Cheslin Kolbe, whose footwork would make even the elusive Jason Robinson jealous, versus the redoubtable Cornish winger Jack Nowell, Stuart Hogg leaving vapour trails in the back field, Luke Cowan-Dickie charging headfirst at anyone mad enough to stand in his way … it should be some spectacle. Anyone who thinks the outcome is a foregone conclusion is underestimating just how badly Rob Baxter and his Chiefs squad want to hoist some silverware.
There are all kinds of other subplots, too. The Springboks were worthy World Cup winners last year and three of the four semi-finalists boast a South African who was man of the match last weekend. Will Vincent Koch stop Eddy Ben Arous – and thus Racing – at source in the scrums as happened to Leinster? Will the electric Kolbe be short-circuited by the relentless physical commitment of Exeter’s Jacques Vermeulen? Could Saracens and the Chiefs, on opposite sides of the bitter Premiership salary cap argument, really collide with an almighty smack in next month’s final? For those normally disinclined to watch club rugby – or clear space for it on the back page – this may just be the week to reconsider.
For only the second time since 2007 there will be no Irish representation in the semi-finals of Europe’s premier club tournament, which goes to show how consistently good Leinster and Munster have been over the years.
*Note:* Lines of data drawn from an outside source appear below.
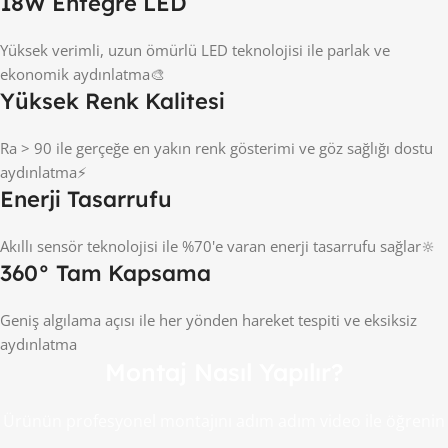
18W Entegre LED
Yüksek verimli, uzun ömürlü LED teknolojisi ile parlak ve
ekonomik aydınlatma🎨
Yüksek Renk Kalitesi
Ra > 90 ile gerçeğe en yakın renk gösterimi ve göz sağlığı dostu
aydınlatma⚡
Enerji Tasarrufu
Akıllı sensör teknolojisi ile %70'e varan enerji tasarrufu sağlar🔆
360° Tam Kapsama
Geniş algılama açısı ile her yönden hareket tespiti ve eksiksiz
aydınlatma
Montaj Nasıl Yapılır?
Ürünün profesyonel montajını adım adım video ile öğrenin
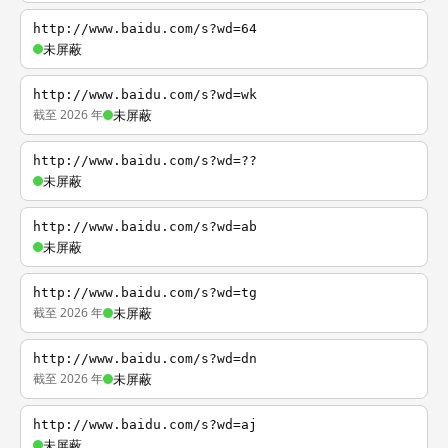
http://www.baidu.com/s?wd=64
未屏蔽
http://www.baidu.com/s?wd=wk
截至 2026 年
未屏蔽
http://www.baidu.com/s?wd=??
未屏蔽
http://www.baidu.com/s?wd=ab
未屏蔽
http://www.baidu.com/s?wd=tg
截至 2026 年
未屏蔽
http://www.baidu.com/s?wd=dn
截至 2026 年
未屏蔽
http://www.baidu.com/s?wd=aj
未屏蔽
There was also no disgrace in Leinster losing to a pumped-up Saracens team, and their Pro14 dominance clearly endures. With the perennially excellent Rob Kearney heading for the exit and Johnny Sexton battling with Old Father Time, however, last weekend was an abrupt reminder that nothing in rugby can be guaranteed. Leinster will be back but, soon enough, a side from the Premiership or Top 14 will have conquered Europe for the seventh year out of eight. It will be an uncomfortable stat to swallow for everyone associated with the Pro14.
One to watch
The European Challenge Cup has also reached the semi-final stage, with Bristol playing Bordeaux-Bègles on Friday and Toulon hosting Leicester on Saturday. Had these fixtures been played on their originally scheduled dates, Bristol would currently be working out how to stop Bordeaux’s formidable Fijian Semi Radradra. Now, to their immense good fortune, the big man is playing for the Bears. Stand by for a Semi final without a hyphen.
• This article was amended on 22 September 2020. A previous version featured a photo which was captioned as being of Maro Itoje, but was actually of fellow Saracens player Rotimi Segun. This has been corrected.